It demonstrates the importance of awareness-raising strategies for prescribers. Inertia, as in failure to deprescribe when appropriate, sits at odds with the more traditional use of the word as symbolising failure to intensify therapy when indicated.50 Inertia has been linked to selleck compound ‘omission bias’ where individuals deem harm resulting from an act of commission to be worse than that resulting from an act of omission.51 52 In the case of deprescribing as an act of commission, it becomes more a matter of reconciling a level of expected utility (accrual of benefits) with a level of acceptable regret (potential
to cause some harm).53 Fear of negative consequences resulting from deprescribing contributes to inertia and is not easily allayed by the current limited evidence base regarding the safety and efficacy of deprescribing.54 In the same papers in which prescribers rationalised continuation of therapy with the belief that drugs work and have few adverse effects,34 35 38 39 41 43–45 47 prescribers also identified different thresholds for initiating versus continuing the same therapy. This anomaly suggests a lack of prescriber insight, clear differences in prescribers’ attitudes towards initiation versus continuation, or a social response bias towards a false belief induced by the methodology used by interviewers.

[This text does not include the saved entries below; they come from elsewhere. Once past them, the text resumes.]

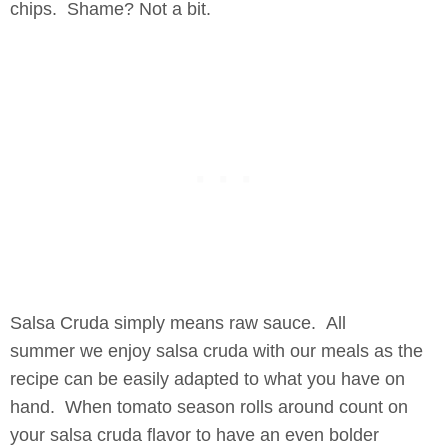
chips. Shame? Not a bit.
Salsa Cruda simply means raw sauce. All
summer we enjoy salsa cruda with our meals as the
recipe can be easily adapted to what you have on
hand. When tomato season rolls around count on
your salsa cruda flavor to have an even bolder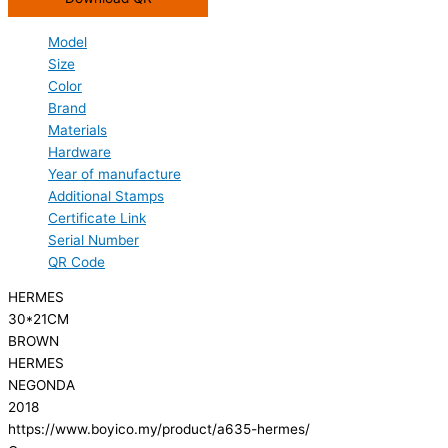
Model
Size
Color
Brand
Materials
Hardware
Year of manufacture
Additional Stamps
Certificate Link
Serial Number
QR Code
HERMES
30*21CM
BROWN
HERMES
NEGONDA
2018
https://www.boyico.my/product/a635-hermes/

Relevance to previous literature One meta-synthesis of seven papers has recently been published online exploring prescribers’ perspectives of why PIP occurs in older people.55 Compared with our review, this study had a generic focus on PIP, including underprescribing, and its search strategy retrieved fewer articles (n=7). Scanning their reference list did not reveal any additional papers which would have met our selection criteria and their results yielded no additional themes. Our findings are consistent with those in the literature (largely focused on initiation of therapy),
suggesting that pharmacological considerations are not the only factors impacting doctors’ prescribing decisions.56 Interacting clinical, Cilengitide social and cultural factors relating to both the patient and prescriber influence prescribing decisions.56–58 Reeve et al20 recently published a review of patient barriers and enablers to deprescribing and have emphasised the importance of a patient-centred deprescribing process.59 When comparing their results with ours, we find that prescribers’ barriers are concordant with those of patients with respect to resistance to change, poor acceptance of non-drug alternatives, and fear of negative consequences of discontinuation. However, prescribers also underestimate enabling factors including patients’ experiences/concerns of adverse effects, dislike of multiple medicines, and being assured that a ceased medication can be recommenced if necessary.